From the horse’s mouth:

“It’s not marketing. We just DO it. We don’t need to call it anything. It’s just natural to us.”

About six months ago, I was talking to my artist sister Alexis on the phone and she said, “SARAH. Join Virb now – I just sent you an invite.”

“What’s Verb?” I asked (unwittingly spelling it wrong in my mind).

“I don’t know how to explain it, but it’s cool, it’s got a bunch of artists on it, and it’s so much better than MySpace. And there are no weirdos on it.”

She was right. Six months ago, Virb.com was a pristine expanse of educated, arty types. And even now, following the inevitable occurrence of an unknown band from Cincinnati requesting to be my friend, I’ve still only gotten one spammy request.

My sister was lucky enough to have landed a featured-artist spot on the Virb home page a few months ago – courtesy, again, of connections through various people she has met online.

“The internet has facilitated a huge aspect of my career thus far,” says Alexis. “I can’t imagine that in recent history artists were still mainly dependent on slides and prints and mailing their actual art all over the place.
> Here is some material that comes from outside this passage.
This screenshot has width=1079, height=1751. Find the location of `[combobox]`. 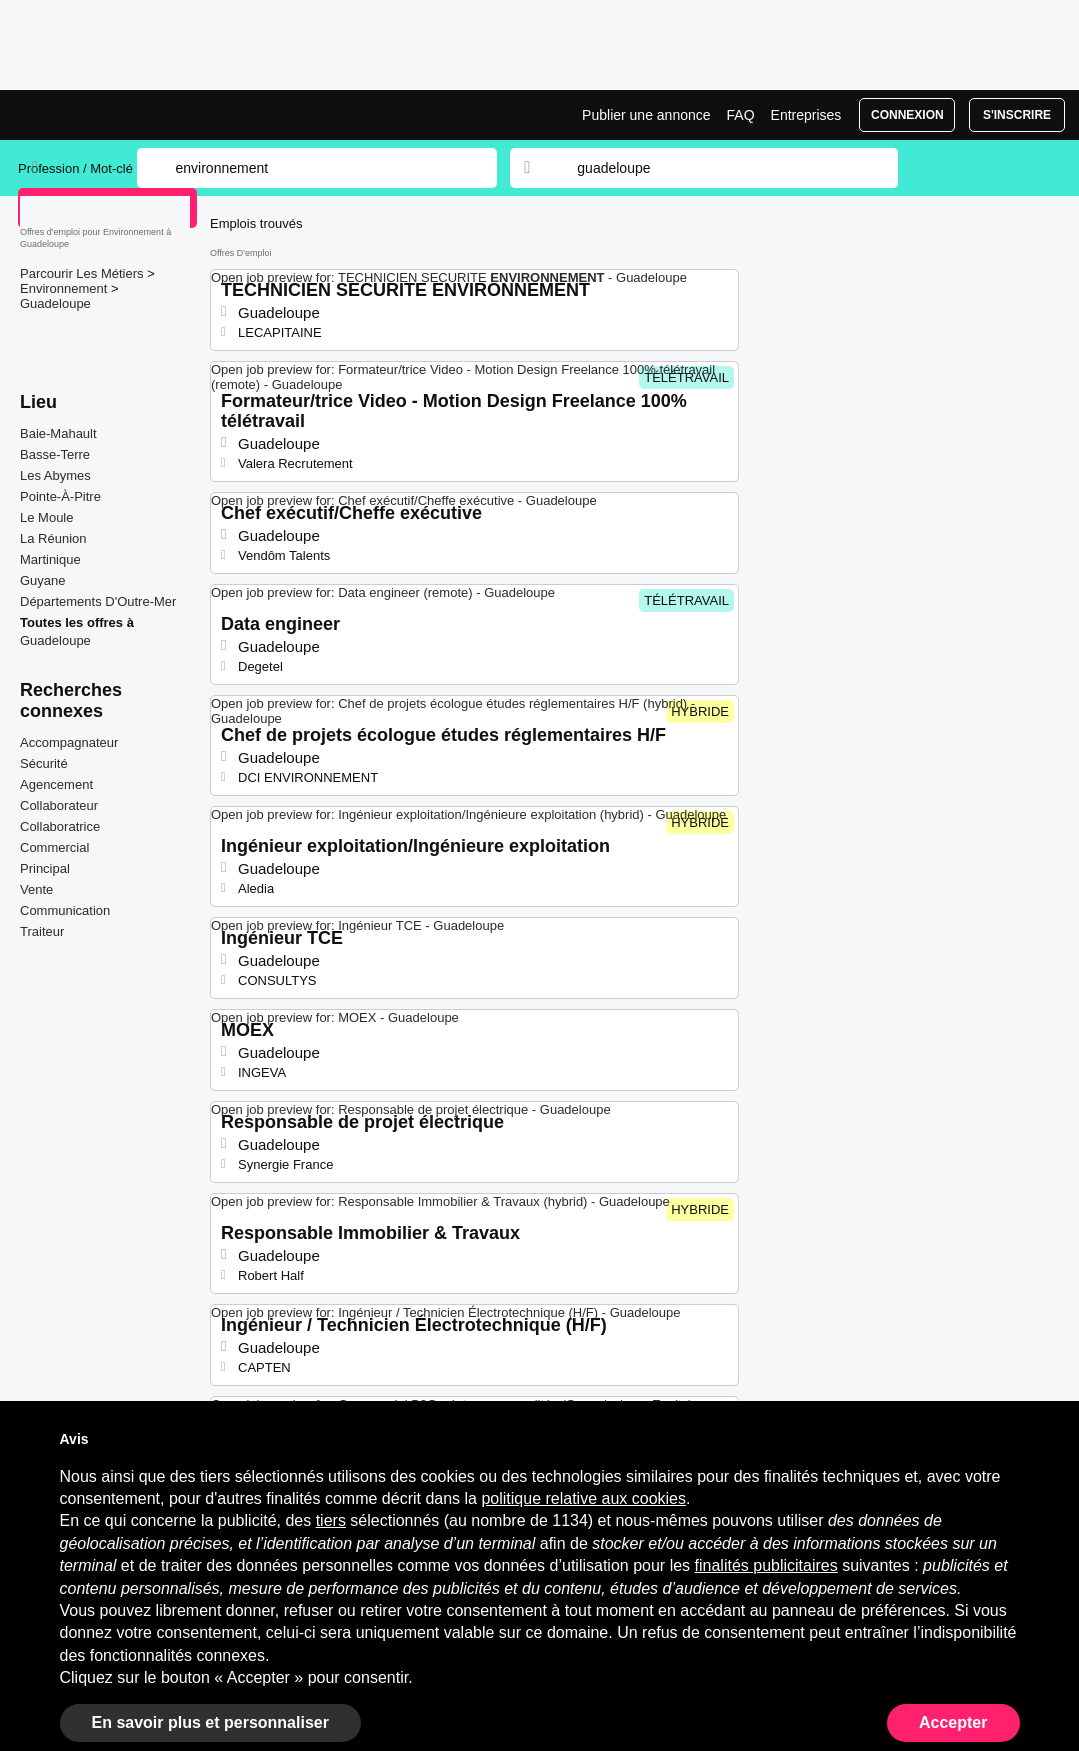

The reach is so much farther and faster now. People get in touch with me from around the world, places my actual art has never been, even in printed form.”
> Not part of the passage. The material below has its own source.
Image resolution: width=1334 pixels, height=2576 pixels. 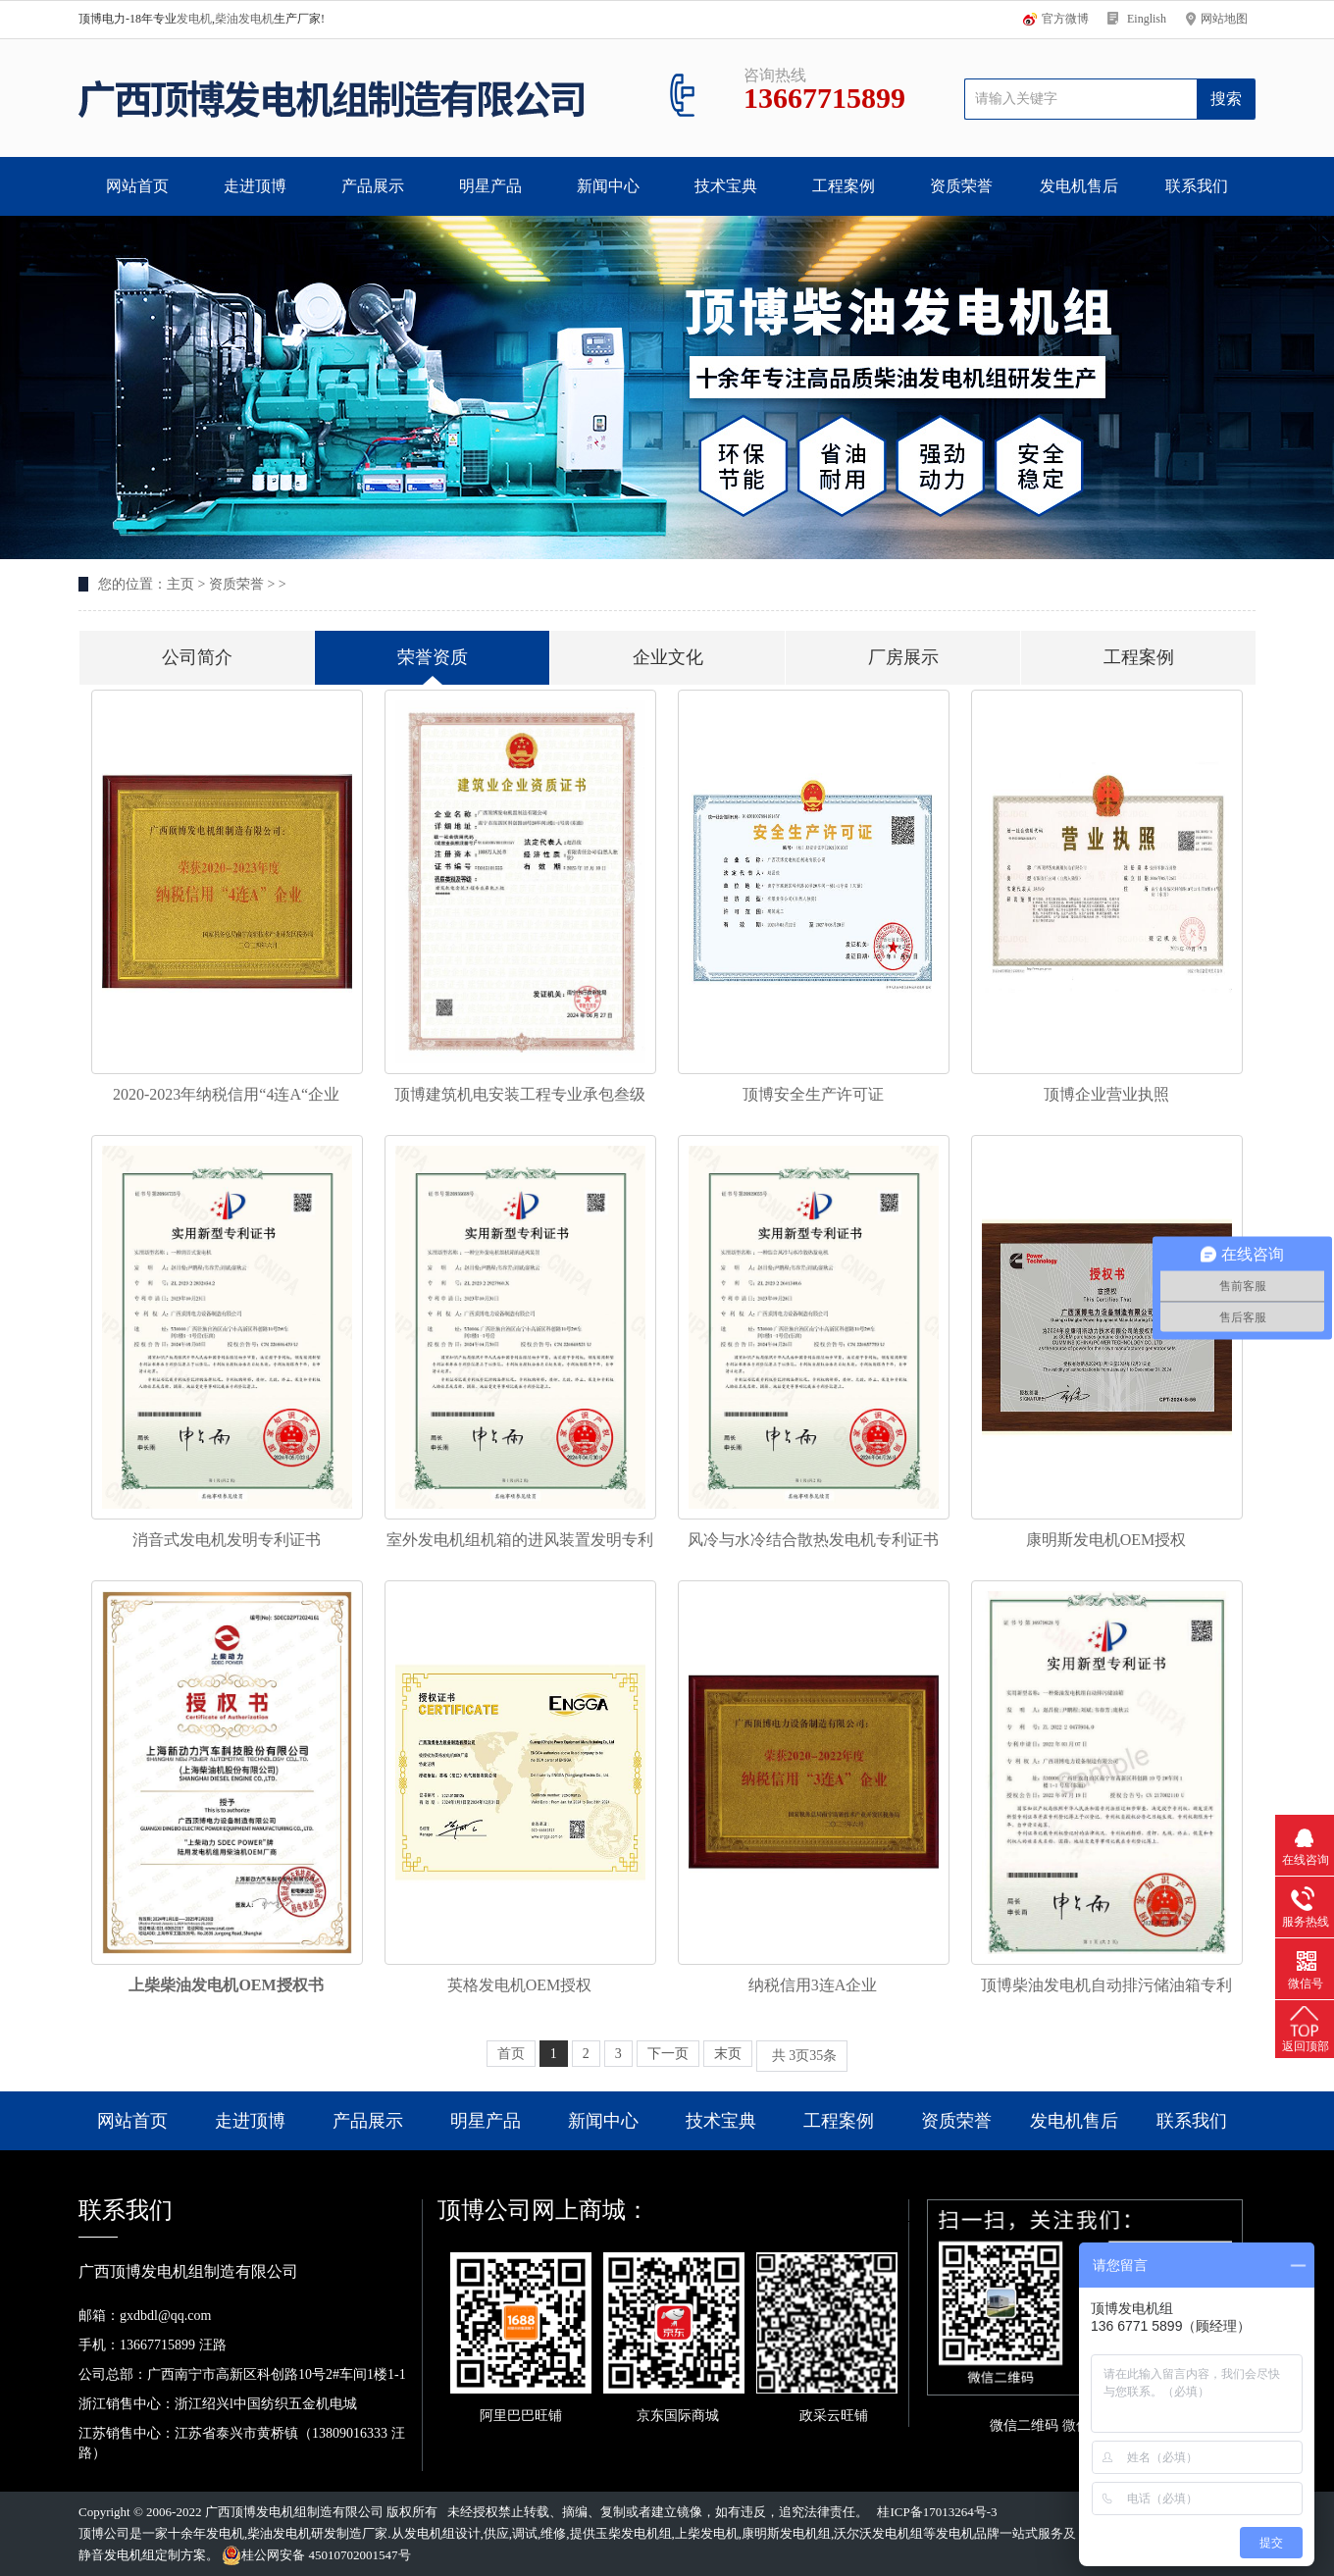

Alexis maintains personal social networking pages on Virb, Flickr, and (more reluctantly) MySpace, as well as her own personal website at AlexisAnne.com.
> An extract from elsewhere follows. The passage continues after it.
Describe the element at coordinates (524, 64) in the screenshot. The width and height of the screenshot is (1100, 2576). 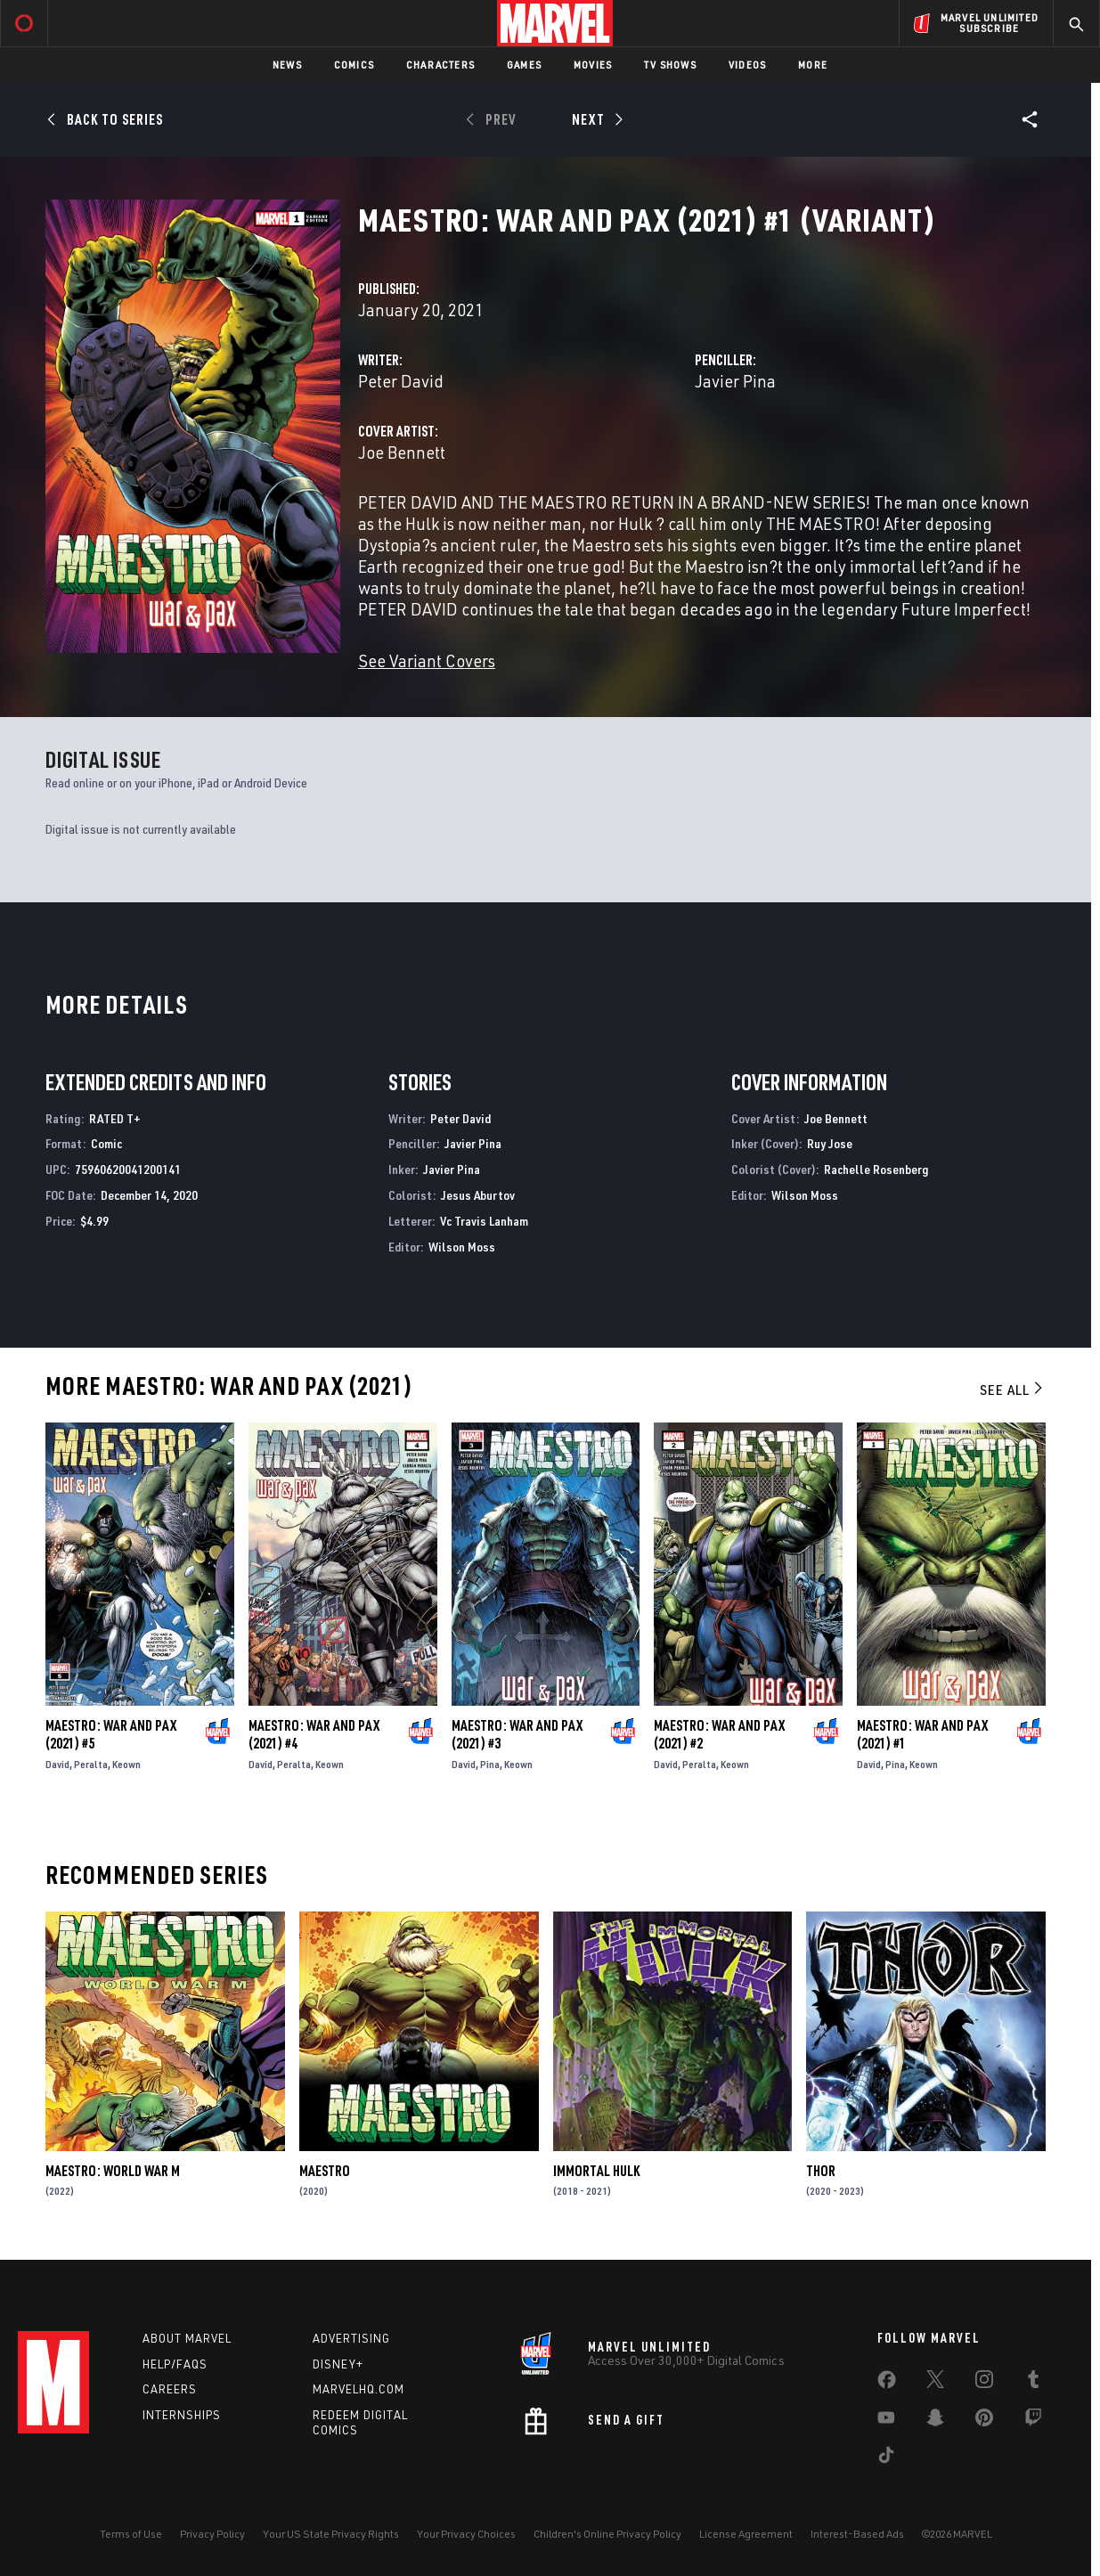 I see `Games` at that location.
Whether she is being interviewed by a local San Francisco art blog or garnering a mention from FecalFace.com about her recent art show, her online activities and her offline activities to promote herself and her art often go hand in hand.

“It is a VAST world,” says Alexis. “I don’t even know the extent of it. It’s so time consuming, and it’s a full-time job to really establish yourself online. I have friends who just copy and paste everything over everything because it’s too much work to customize it all.”

She’s right. From the ThinkFaest! forum at Faesthetic Magazine, to the Saatchi Gallery’s huge online community that calls itself “the world’s interactive art gallery“, I’ll never be able to fit it all in this blog post.

Says Alexis’ friend Tristan,

About three or four years ago I started to pick up on how powerful social networking communities could be. There are people on there that have had their personal networks boom for little more than being in the right place at the right time.

As soon as I began identifying myself as my artwork on communities rather than a guy that creates art, I started to taste the benefits. Commissions, art shows, sales, all kinds of connections and of course exposure really started to turn on for me.

Having an immediate audience for my work is a huge motivation of mine… You don’t want to start creating artwork solely to please the people, but a community based on feedback is a great resource for learning.

In summary: As online marketers and content creators, we can learn from these people. We should open ourselves up to all the possibilities that social media sites provide, while also taking care not to abuse the opportunity we have been given for engaging our target audiences. You’ve got to be real. If you develop meaningful and relevant content, it should get all the attention it deserves – naturally.